== Records excerpted from a collection ==
━━━━━━━━━━

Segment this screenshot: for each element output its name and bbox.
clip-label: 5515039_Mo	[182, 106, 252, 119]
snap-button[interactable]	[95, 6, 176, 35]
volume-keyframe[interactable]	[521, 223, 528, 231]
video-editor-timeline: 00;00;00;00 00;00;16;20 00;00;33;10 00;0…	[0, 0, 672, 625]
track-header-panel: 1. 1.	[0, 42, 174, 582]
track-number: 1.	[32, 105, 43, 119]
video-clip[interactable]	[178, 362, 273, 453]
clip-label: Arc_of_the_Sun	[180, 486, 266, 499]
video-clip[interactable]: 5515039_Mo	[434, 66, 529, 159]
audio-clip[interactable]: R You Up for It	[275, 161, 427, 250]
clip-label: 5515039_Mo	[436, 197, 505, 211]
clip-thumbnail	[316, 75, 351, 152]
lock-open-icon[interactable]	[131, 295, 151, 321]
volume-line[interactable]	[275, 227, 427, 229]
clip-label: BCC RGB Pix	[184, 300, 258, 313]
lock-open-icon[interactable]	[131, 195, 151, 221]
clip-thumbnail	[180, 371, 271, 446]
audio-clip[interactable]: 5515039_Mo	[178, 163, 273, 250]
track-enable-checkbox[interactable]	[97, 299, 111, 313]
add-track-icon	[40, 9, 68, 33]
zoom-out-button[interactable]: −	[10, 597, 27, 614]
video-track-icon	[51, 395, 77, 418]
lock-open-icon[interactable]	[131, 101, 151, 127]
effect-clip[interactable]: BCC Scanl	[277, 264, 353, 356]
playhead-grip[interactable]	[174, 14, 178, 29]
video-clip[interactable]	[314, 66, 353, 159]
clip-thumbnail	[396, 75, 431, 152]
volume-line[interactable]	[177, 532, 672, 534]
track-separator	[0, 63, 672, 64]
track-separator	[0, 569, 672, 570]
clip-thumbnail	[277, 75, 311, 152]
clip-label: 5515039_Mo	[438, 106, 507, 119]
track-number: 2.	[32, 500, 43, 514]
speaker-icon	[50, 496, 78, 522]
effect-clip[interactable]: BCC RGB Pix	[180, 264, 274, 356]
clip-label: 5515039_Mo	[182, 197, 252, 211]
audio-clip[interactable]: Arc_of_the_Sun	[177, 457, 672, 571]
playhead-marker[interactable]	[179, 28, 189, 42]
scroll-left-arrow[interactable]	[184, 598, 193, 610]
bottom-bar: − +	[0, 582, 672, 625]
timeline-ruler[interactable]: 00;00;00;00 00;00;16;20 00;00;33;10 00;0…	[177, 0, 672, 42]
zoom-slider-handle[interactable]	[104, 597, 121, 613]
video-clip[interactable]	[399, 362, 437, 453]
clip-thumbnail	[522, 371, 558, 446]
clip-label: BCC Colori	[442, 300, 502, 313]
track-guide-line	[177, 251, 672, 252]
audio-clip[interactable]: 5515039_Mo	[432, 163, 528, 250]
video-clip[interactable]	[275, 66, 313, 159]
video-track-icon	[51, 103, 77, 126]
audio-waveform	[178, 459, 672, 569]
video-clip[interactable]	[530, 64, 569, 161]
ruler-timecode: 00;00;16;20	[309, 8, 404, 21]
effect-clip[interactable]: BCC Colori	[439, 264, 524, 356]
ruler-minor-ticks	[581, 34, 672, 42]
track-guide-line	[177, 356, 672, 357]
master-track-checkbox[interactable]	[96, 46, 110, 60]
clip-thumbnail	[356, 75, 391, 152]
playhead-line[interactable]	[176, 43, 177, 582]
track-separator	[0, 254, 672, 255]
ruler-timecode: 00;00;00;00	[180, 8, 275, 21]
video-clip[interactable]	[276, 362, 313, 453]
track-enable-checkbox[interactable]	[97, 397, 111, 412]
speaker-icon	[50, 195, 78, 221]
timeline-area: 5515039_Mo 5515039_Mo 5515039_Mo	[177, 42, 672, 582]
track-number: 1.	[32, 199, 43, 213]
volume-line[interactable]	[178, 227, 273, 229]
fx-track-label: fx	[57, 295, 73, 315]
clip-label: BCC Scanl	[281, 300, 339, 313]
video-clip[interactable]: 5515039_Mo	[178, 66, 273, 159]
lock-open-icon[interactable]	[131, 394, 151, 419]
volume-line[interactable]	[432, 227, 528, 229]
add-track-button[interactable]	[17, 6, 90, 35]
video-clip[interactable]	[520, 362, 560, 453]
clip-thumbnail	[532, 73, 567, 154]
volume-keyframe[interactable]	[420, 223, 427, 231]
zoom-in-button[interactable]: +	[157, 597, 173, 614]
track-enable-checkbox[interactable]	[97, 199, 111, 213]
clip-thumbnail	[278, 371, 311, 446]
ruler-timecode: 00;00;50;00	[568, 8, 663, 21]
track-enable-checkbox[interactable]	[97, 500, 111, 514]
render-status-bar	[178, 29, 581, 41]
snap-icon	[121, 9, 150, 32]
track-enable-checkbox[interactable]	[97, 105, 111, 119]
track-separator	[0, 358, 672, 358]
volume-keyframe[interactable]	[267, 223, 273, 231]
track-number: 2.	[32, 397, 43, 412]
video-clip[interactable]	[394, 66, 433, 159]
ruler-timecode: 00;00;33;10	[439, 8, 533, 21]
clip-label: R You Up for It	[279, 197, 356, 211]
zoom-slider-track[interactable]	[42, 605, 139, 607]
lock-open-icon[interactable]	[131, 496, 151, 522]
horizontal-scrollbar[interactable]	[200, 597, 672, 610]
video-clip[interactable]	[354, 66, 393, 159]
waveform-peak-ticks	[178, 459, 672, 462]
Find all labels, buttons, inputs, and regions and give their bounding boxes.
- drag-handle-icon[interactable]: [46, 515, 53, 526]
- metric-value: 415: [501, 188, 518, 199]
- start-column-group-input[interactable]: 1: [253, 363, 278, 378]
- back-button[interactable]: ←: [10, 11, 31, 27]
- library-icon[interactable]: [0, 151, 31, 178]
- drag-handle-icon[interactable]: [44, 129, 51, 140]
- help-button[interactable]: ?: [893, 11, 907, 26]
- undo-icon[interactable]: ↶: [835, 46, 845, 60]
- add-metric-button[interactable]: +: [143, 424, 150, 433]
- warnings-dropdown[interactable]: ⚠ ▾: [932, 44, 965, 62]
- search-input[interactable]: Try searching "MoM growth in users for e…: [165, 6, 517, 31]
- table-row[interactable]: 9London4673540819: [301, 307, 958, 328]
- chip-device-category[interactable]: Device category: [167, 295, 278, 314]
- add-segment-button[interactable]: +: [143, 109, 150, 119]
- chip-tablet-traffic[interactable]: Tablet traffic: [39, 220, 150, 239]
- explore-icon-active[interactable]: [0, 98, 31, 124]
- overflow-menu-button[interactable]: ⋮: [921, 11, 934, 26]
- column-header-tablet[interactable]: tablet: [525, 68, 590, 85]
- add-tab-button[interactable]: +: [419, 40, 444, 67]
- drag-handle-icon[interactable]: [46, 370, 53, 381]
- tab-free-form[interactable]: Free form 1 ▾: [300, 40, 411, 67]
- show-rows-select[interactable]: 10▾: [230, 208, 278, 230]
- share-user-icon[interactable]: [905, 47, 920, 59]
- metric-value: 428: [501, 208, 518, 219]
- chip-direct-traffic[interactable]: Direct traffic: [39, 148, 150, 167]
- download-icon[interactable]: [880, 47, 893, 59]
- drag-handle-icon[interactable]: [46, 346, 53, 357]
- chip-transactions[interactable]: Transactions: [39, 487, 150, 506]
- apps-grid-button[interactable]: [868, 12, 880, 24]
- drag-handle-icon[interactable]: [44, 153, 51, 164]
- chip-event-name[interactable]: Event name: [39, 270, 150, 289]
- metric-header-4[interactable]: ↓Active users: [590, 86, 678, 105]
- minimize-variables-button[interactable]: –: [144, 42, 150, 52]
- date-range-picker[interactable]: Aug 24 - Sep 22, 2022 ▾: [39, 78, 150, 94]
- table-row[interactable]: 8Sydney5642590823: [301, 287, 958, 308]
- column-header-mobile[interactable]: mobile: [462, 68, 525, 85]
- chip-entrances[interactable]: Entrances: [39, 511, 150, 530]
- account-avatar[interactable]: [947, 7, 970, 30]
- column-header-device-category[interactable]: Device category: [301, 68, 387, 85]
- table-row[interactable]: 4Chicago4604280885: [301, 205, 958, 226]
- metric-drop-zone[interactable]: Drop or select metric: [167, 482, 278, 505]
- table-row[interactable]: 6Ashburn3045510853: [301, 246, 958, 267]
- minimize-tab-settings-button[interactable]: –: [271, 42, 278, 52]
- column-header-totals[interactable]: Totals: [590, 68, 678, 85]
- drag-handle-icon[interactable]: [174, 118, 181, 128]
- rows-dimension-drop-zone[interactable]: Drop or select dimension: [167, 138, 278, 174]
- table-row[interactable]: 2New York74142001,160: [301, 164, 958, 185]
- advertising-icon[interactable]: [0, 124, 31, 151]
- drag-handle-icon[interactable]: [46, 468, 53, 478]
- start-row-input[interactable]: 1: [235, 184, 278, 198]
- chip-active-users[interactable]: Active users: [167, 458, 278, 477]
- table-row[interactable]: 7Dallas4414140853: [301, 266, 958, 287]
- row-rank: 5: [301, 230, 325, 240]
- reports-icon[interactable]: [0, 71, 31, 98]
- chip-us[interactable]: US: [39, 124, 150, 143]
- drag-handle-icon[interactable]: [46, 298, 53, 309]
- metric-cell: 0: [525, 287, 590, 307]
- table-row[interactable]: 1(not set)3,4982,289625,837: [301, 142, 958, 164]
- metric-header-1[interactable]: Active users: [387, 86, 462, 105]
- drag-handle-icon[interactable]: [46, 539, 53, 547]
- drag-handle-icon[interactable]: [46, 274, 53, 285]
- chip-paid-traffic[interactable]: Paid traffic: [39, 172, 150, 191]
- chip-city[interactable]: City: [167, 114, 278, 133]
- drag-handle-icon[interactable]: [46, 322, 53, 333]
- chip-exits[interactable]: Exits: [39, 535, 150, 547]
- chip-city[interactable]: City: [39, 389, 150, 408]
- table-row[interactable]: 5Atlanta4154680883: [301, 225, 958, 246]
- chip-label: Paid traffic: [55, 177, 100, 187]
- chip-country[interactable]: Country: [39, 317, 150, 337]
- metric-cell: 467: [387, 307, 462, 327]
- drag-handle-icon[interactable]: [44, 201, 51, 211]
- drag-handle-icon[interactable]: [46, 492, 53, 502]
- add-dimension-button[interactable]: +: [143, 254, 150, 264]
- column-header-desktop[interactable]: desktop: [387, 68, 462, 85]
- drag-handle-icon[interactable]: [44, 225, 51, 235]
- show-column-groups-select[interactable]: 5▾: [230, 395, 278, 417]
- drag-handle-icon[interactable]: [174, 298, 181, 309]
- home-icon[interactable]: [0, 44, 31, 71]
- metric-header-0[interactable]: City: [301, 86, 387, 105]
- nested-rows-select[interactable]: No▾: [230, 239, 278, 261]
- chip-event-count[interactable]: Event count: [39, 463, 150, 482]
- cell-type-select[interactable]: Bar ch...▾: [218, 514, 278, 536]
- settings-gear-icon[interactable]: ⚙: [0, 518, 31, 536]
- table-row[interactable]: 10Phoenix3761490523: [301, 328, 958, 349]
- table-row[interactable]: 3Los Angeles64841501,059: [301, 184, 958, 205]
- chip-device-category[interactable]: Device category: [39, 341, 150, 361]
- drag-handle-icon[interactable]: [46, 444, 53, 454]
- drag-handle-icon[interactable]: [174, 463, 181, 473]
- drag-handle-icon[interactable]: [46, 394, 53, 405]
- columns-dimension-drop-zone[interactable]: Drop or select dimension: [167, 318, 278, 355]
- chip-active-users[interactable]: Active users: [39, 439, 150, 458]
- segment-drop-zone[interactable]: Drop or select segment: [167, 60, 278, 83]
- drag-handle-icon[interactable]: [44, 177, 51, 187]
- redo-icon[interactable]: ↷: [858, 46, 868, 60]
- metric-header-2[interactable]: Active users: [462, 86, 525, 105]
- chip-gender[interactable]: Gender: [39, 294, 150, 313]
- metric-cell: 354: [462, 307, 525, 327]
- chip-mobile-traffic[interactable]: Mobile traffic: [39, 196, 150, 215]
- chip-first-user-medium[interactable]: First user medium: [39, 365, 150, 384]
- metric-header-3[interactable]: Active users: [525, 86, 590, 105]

━━━━━━━━━━

== Requirement ==
Please return all lines from the records that hold the word "minimize".

== Result of this task ==
- minimize-variables-button[interactable]: –: [144, 42, 150, 52]
- minimize-tab-settings-button[interactable]: –: [271, 42, 278, 52]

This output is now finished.